■ What is needed
In the data below, find each line containing the string "Risk" and return it.

■ Data to process
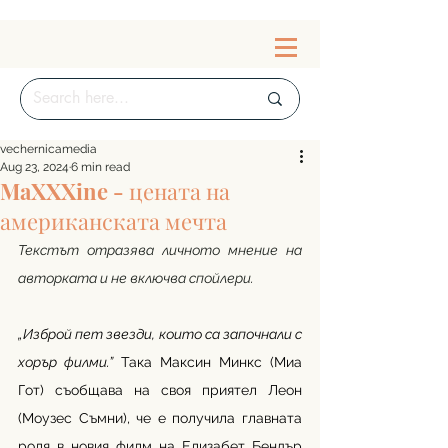
vechernicamedia
Aug 23, 2024
6 min read
MaXXXine - цената на
американската мечта
Текстът отразява личното мнение на 
авторката и не включва спойлери. 
„Изброй пет звезди, които са започнали с 
хорър филми.”
 Така Максин Минкс (Миа 
Гот) съобщава на своя приятел Леон 
(Моузес Съмни), че е получила главната 
роля в новия филм на Елизабет Бендър 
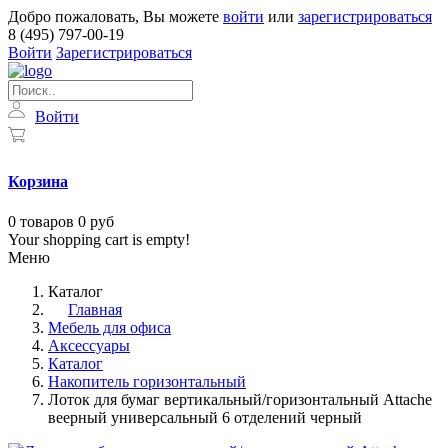
Добро пожаловать, Вы можете
войти
или
зарегистрироваться
8 (495) 797-00-19
Войти
Зарегистрироваться
Войти
Корзина
0
товаров
0 руб
Your shopping cart is empty!
Меню
Каталог
Главная
Мебель для офиса
Аксессуары
Каталог
Накопитель горизонтальный
Лоток для бумаг вертикальный/горизонтальный Attache
веерный универсальный 6 отделений черный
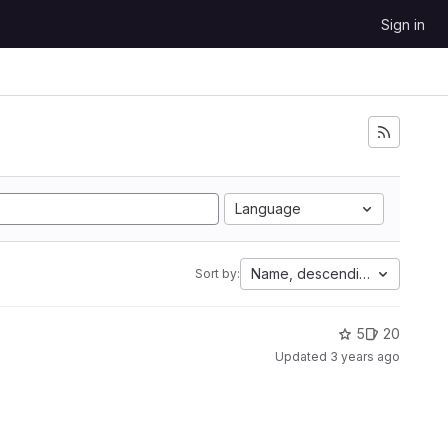
Sign in
Language
Name, descending
Sort by:
5
20
Updated
3 years ago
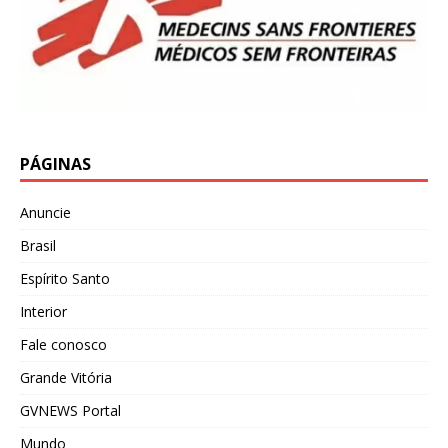
PÁGINAS
Anuncie
Brasil
Espírito Santo
Interior
Fale conosco
Grande Vitória
GVNEWS Portal
Mundo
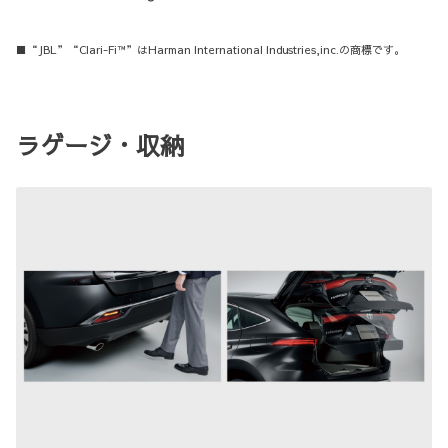
■“JBL”“Clari-Fi™”はHarman International Industries,inc.の商標です。
ラゲージ・収納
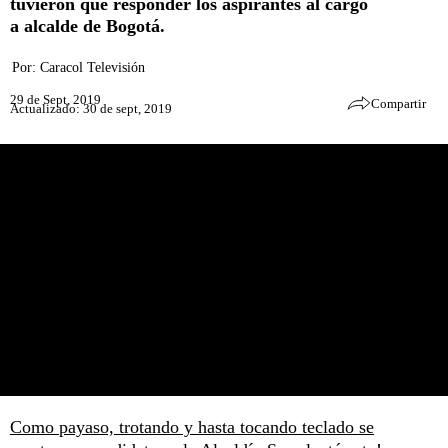
tuvieron que responder los aspirantes al cargo
a alcalde de Bogotá.
Por:
Caracol Televisión
29 de Sept, 2019
Compartir
Actualizado: 30 de sept, 2019
Como payaso, trotando y hasta tocando teclado se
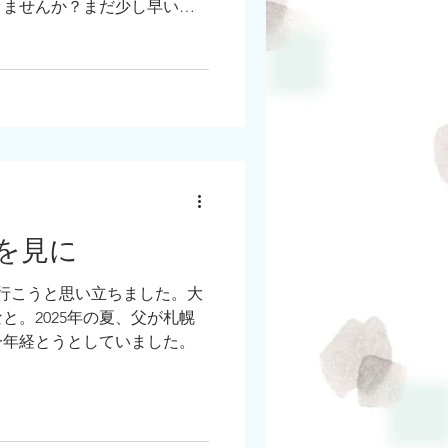
りませんか？まだ少し早いよ
、というあなたへ。 新しい
ちらのヒントにもなる、そん
「あなたの片付けスイッチ入
講座」
を見に
行こうと思い立ちました。大
と。2025年の夏、父が札幌
一年経とうとしていました。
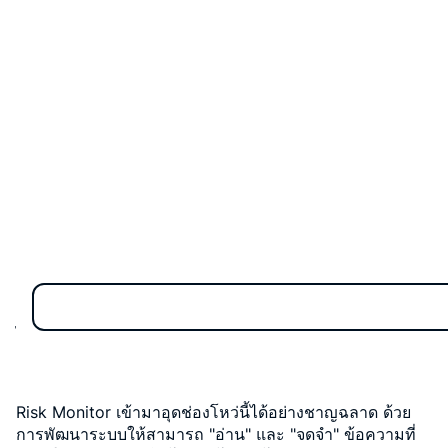
เฝ้าระวัง แต่ภัยคุกคามใหม่ๆ อย่างการใช้ QR Code ซ่อน
ข้อมูลลับ ก็กำลังกลายเป็นช่องทางที่คนร้ายใช้หลบเลี่ยงระบบ
รักษาความปลอดภัย แล้วเราจะรับมืออย่างไร?
วันนี้เราจะมาทำความรู้จักกับ
Risk Monitor
ระบบ DLP
(Data Loss Prevention) เจเนอเรชันถัดไปจาก
SearchInform ที่ฉลาดล้ำขึ้นไปอีกขั้น!
เมื่อ QR Code กลายเป็นภัยเงียบ
คุณอาจไม่เคยคิดว่า QR Code ที่เราใช้สแกนกันในชีวิต
ประจำวันจะกลายเป็นช่องทางให้ข้อมูลสำคัญขององค์กรรั่ว
ไหลได้ แต่ผู้ไม่หวังดีกลับใช้ความสามารถในการซ่อน
ข้อความ หรือลิงก์ต่างๆ ในรหัสกราฟิกนี้ เพื่อหลีกเลี่ยงกฎ
ความปลอดภัยของข้อมูล
Risk Monitor เข้ามาอุดช่องโหว่นี้ได้อย่างชาญฉลาด ด้วย
การพัฒนาระบบให้สามารถ "อ่าน" และ "จดจำ" ข้อความที่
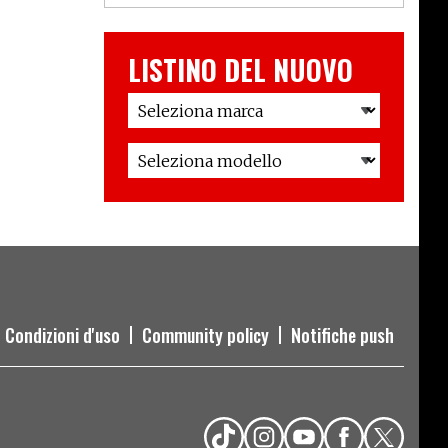
LISTINO DEL NUOVO
Condizioni d'uso
Community policy
Notifiche push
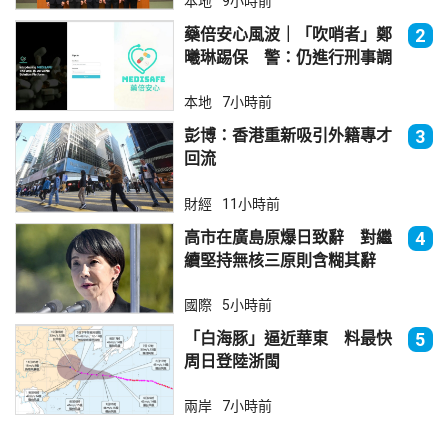
本地
9小時前
藥倍安心風波｜「吹哨者」鄭
2
曦琳踢保 警：仍進行刑事調
查
本地
7小時前
彭博：香港重新吸引外籍專才
3
回流
財經
11小時前
高市在廣島原爆日致辭 對繼
4
續堅持無核三原則含糊其辭
國際
5小時前
「白海豚」逼近華東 料最快
5
周日登陸浙閩
兩岸
7小時前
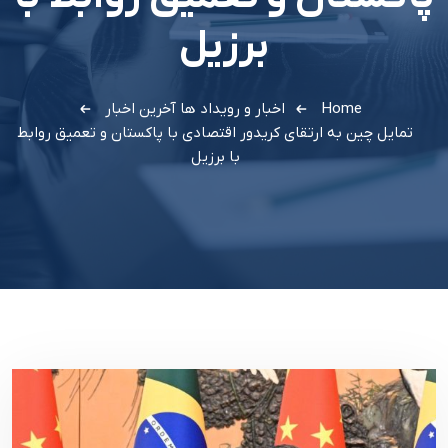
برزیل
Home
اخبار و رویداد ها
آخرین اخبار
تمایل چین به ارتقای کریدور اقتصادی با پاکستان و تعمیق روابط
با برزیل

■ Solved problem
Risk Monitor
Risk Monitor เข้ามาอุดช่องโหว่นี้ได้อย่างชาญฉลาด ด้วย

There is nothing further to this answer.